Behind them, The Bahamas produced a solid run. Moving past Belgium on the final leg, Chris Brown anchored the Island nation to a 2:58.03 performance. Russia, with an inspired 43.56 anchor leg by Denis Alexeev – one of five sub-44 splits in the race – moved from fourth into third to take the bronze with a national record 2:56.08.

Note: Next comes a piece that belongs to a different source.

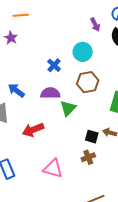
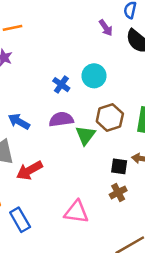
cyan circle: (83, 52) -> (94, 76), moved
brown hexagon: (88, 82) -> (110, 117), moved
red arrow: (33, 130) -> (29, 170), moved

Further back, Martyn Rooney, propelled by a 43.73, moved Great Britain from sixth to fourth, in 2:58.81, with Belgium fifth in 2:59.37, also a national record.

Bob Ramsak for the IAAF

4 x 400 m Men     Final 23 August      
                 
Rank Mark     Team Country NOC   Records
1 2.55.39     LaShawn Merritt 44.35, Angelo Taylor 43.70, David Neville 44.16, Jeremy Wariner 43.18 United States USA    
2 2.58.03     Andretti Bain 45.92, Michael Mathieu 44.04, Andrae Williams 44.02, Chris Brown 44.05 Bahamas BAH    
3 2.58.06     Maksim Dyldin 45.52, Vladislav Frolov 44.64, Anton Kokorin 44.34, Denis Alekseyev 43.56 Russia RUS   NR
4 2.58.81     Andrew Steele 45.69, Robert Tobin 44.78, Michael Bingham 44.61, Martyn Rooney 43.73 Great Britain GBR    
5 2.59.37     Kevin Borlée 45.43, Jonathan Borlée 43.62, Cédric Van Branteghem 44.44, Arnaud Ghislain 45.88 Belgium BEL   NR
6 3.00.02     Sean Wroe 46.07, John Steffensen 45.26, Clinton Hill 44.41, Joel Milburn 44.28 Australia AUS    
7 3.00.32     Rafał Wieruszewski 46.02, Piotr Klimczak 44.54, Piotr Kędzia 45.10, Marek Plawgo 44.66 Poland POL    
8 3.01.45     Michael Blackwood 45.60, Ricardo Chambers 44.47, Sanjay Ayre 44.86, Lansford Spence 46.52 Jamaica JAM    

Men's 4x400m Relay - Round 1

Since its inception as an Olympic event in 1912, The United States has just about owned the men’s 4x400m relay. There’s little indication that that will change in Beijing.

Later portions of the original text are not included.